Use Default Prompt If:
- You're using standard email categories (Work, Personal, Client Communications, etc.)
- Your classification accuracy is already >85%
- Your categories are clear and well-defined
- You don't have specialized industry terminology
Consider Custom Prompt If:
- You have industry-specific terms the AI might not understand (legal, medical, technical)
- You need specific prioritization rules (e.g., "always prioritize court emails")
- Your business has unique context that affects classification (e.g., "client projects" means something specific)
- You're seeing consistent misclassifications that context could fix
Start Simple
Begin with the default prompt. Only add customization if you observe specific classification issues.

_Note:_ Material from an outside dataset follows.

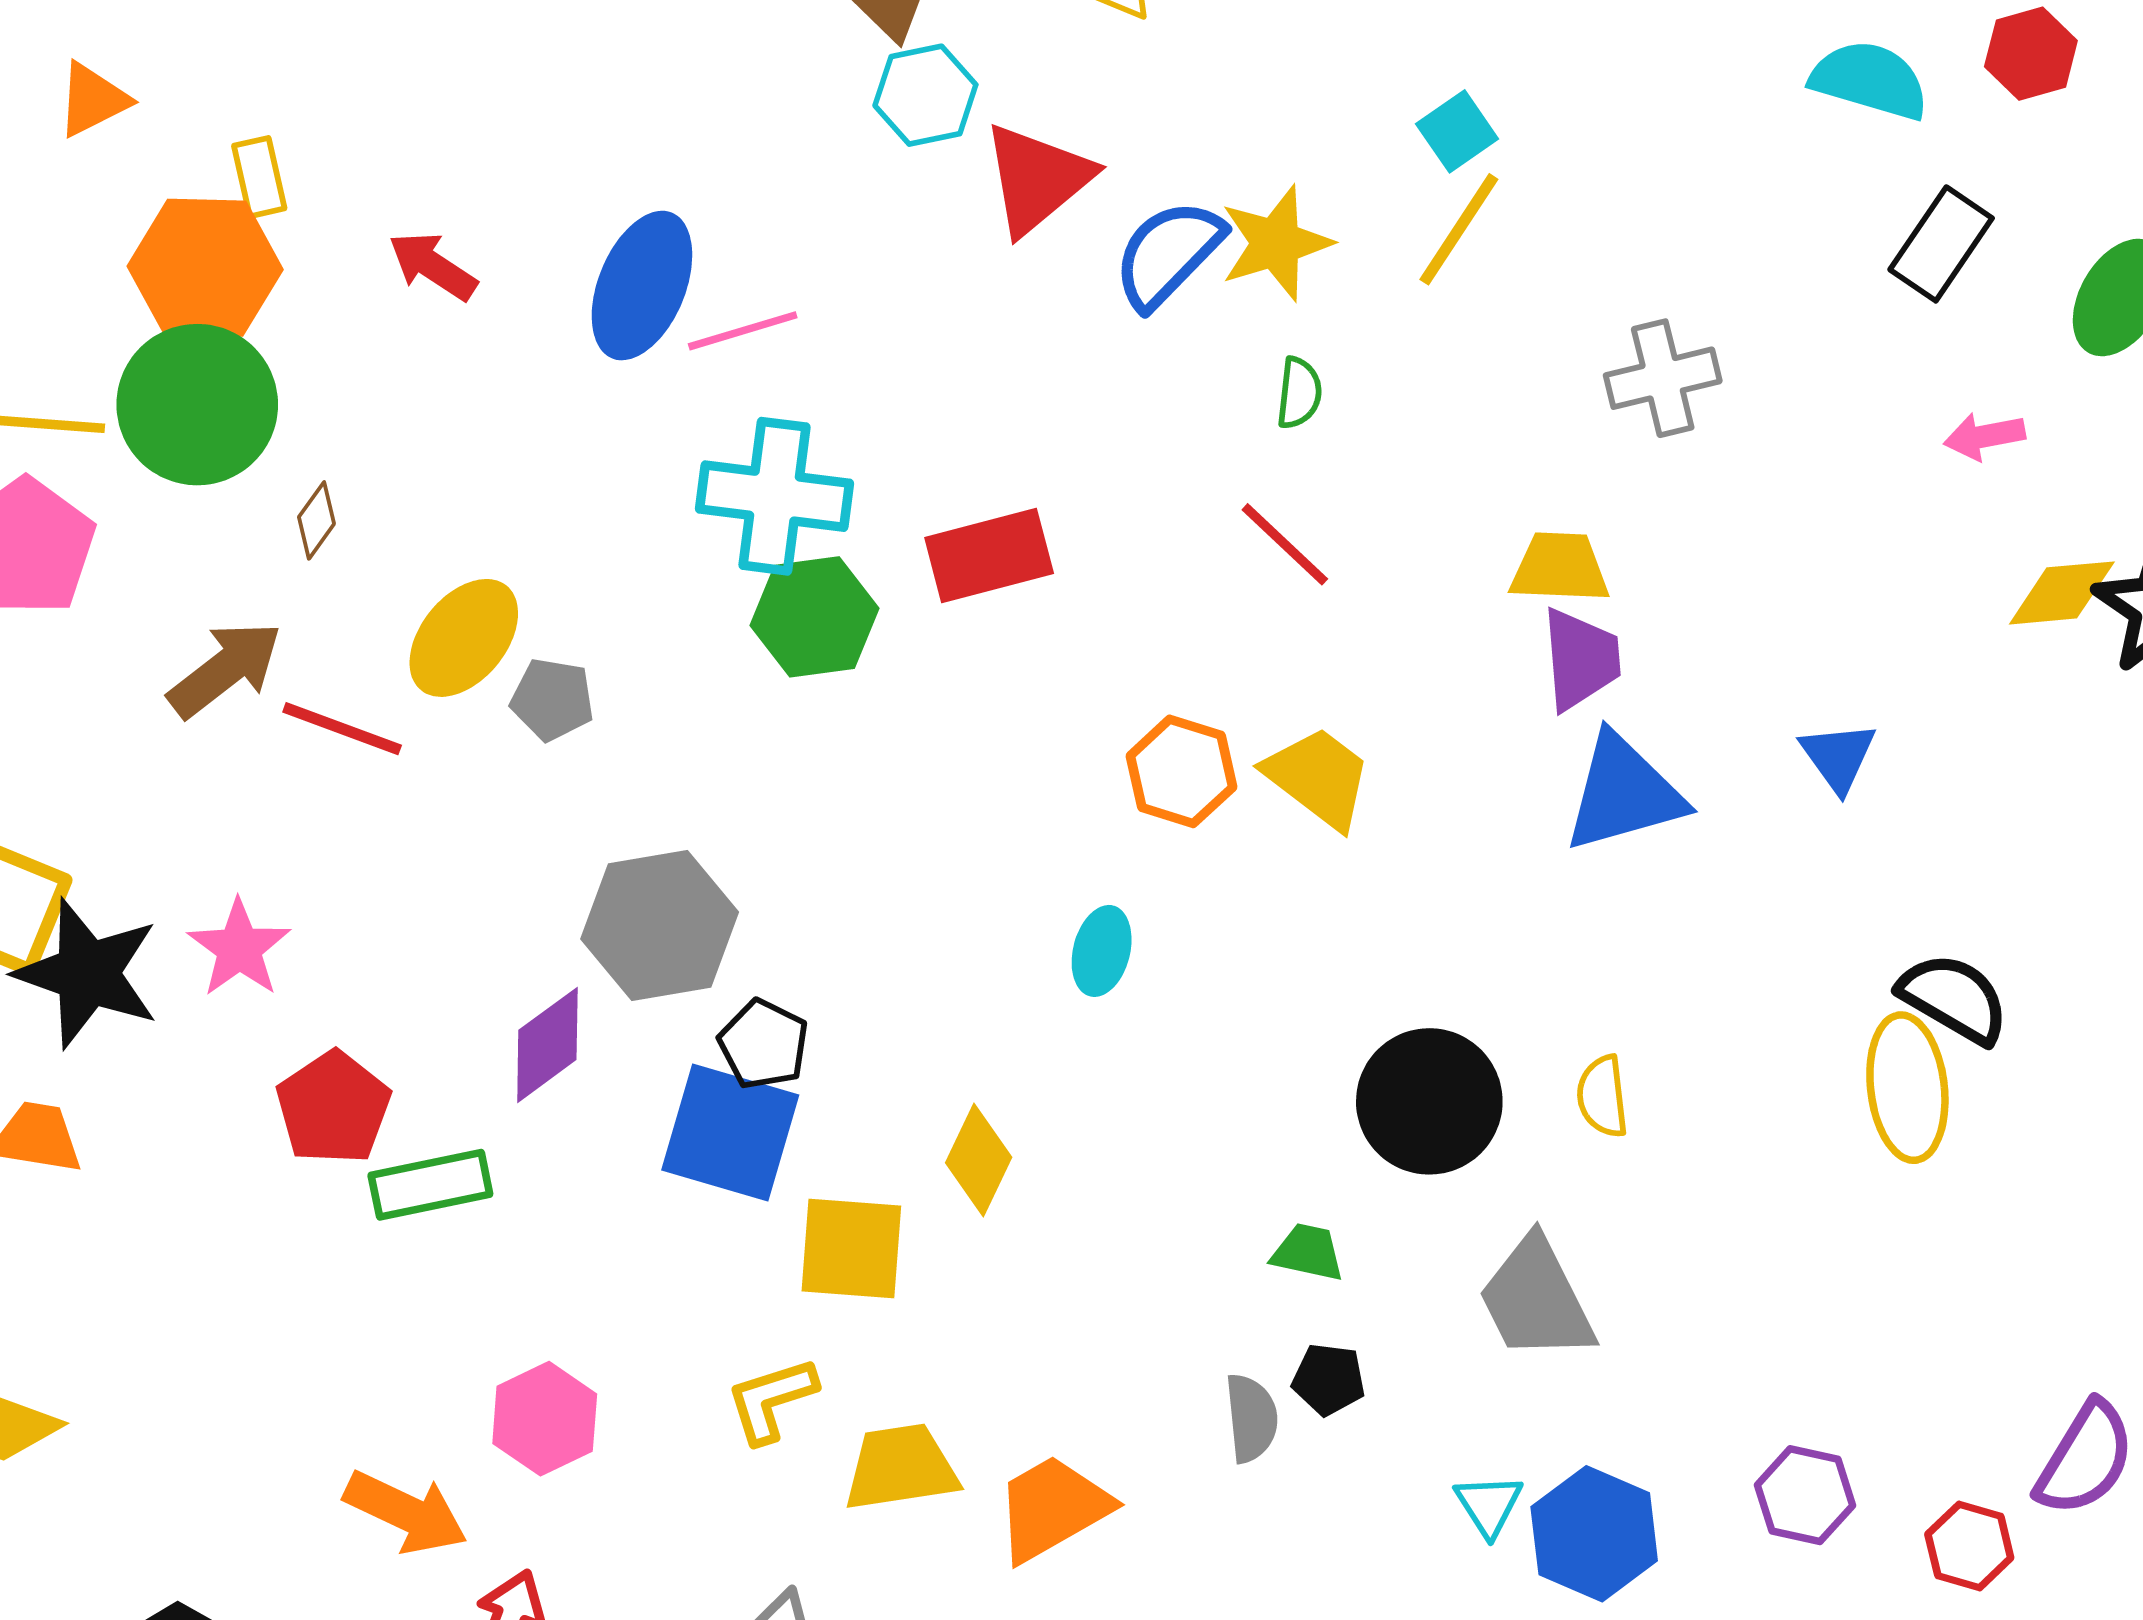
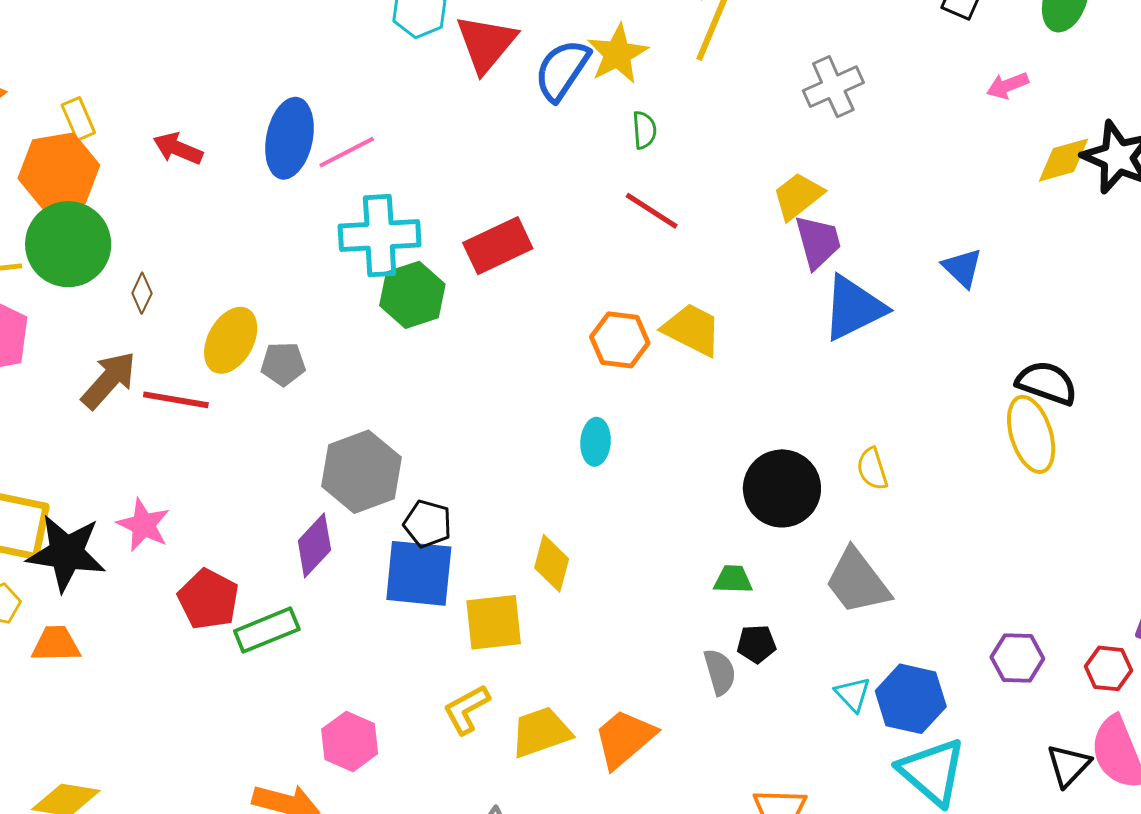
yellow trapezoid: (1560, 568) -> (798, 196), turned -30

Test custom prompts with sample emails before deploying.
How AI Classification Works
Understanding the classification workflow helps you write effective custom prompts and troubleshoot issues.
Step-by-Step Classification Process
-
Email Arrives: Gmail webhook triggers when new email arrives in your inbox
-
Email Fetching: System retrieves email content (subject, sender, body) via Gmail API
-
Content Preprocessing:
- HTML tags removed (if configured in Global Rules)
- Email signatures stripped (if configured)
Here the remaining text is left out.